Tudo começa quando o despertador toca as 6:27 da manhã.
Crianças acordam, apenas acordam. Adultos não. Adultos controlam o tempo.
Adultos acordam as 6:27. E como se não bastasse, as 6:43, já sabem se vai chover na França, que teve terremoto de escala 3,2 na China, que aumentou o preço da gasolina e o que vai acontecer no próximo capítulo da novela.
Acha pouco! Das 6:43 as 6:57, enquanto você está tentando dar seu primeiro passo e articular seu primeiro gugu-dadá, os adulto já andaram pela casa inteira doze vezes, produziram palavras suficientes para cantar todas as músicas do Roberto Carlos, fritaram ovos, lhe deram mamadeira, vestiram e desvestiram suas roupas três vezes, escovaram os dentes, passaram fio dental, mijaram em pé.
E mais incrível!
Amarram o cadarço do sapato sem precisar fazer orelhinhas de coelho.
E o que você fez? Você babou. E nem foi baba voluntária.
Diante sua total incompetência e vendo os adultos fazerem tudo isso, com tanta certeza, rapidez e precisão, qual é sua conclusão?
Os adultos sabem o que estão fazendo.
É inevitável que você pense assim. Um ser que acorda exatamente as 6:27 da manhã, só pode saber o que está fazendo.
Um ser que usa garfo e faca, que bebe leite no copo, e que sabe a cotação diária do dólar, com certeza absoluta sabe o significado da sua existência.
Este é seu primeiro e recorrente equívoco existencial.
É este equivoco que lhe convence a atravessar toda a tediosa e desagradável burocracia que o leva ao diploma de adulto.
Infinitas horas de caligrafia, tabuada e absorção de conhecimentos que vão muito além de garfo e faca. Tortura primária, média, fundamental, superior e pós-graduada.
É uma missão impossível.

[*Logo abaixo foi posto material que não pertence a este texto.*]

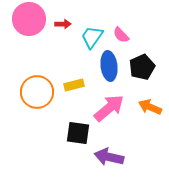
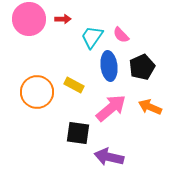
red arrow: moved 5 px up
yellow rectangle: rotated 42 degrees clockwise
pink arrow: moved 2 px right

Mas se você, por um milagre, consegue chegar vivo ao morro do calvário, daí você tem uma iluminação:
Adultos, eu lhes perdoo, vocês não sabem o que fazem.
Seu equívoco fica evidente quando você se dá conta que é um adulto, registrado, carimbado, avaliado, mas não sabe o que está fazendo.
E se sua iluminação é profunda, se é capaz de transcender tudo que você decorou para passar no vestibular, se é capaz de transcender todo catecismo, se é capaz de transcender toda ciência, se é capaz de transcender até René Descartes, então, você imediatamente entende que ninguém sabe o que está fazendo.
E quando digo ninguém, é ninguém mesmo. Nem o papa, nem o presidente, nem anjos, nem os arcanjos, nem mesmo deus.
Você entende que todos estão apenas fazendo. Até porque, não tem outra coisa para fazer, senão fazer alguma coisa.
A única diferença é que uns estão fazendo o que querem, enquanto outros estão fazendo o que não querem.
Uns estão inventando impossibilidades, enquanto outros estão realizando o impossível.
Uns estão fazendo o que foram ensinados a fazer, enquanto outros estão fazendo o que se ensinaram a fazer.
Uns estão brigando com os outros, se obrigando e obrigando todos serem iguais, outros estão desfrutando uns aos outros, curtindo as diferenças complementares.
Uns são deus acreditando que deus sabe o que está fazendo, outros são deus se deuscobrindo.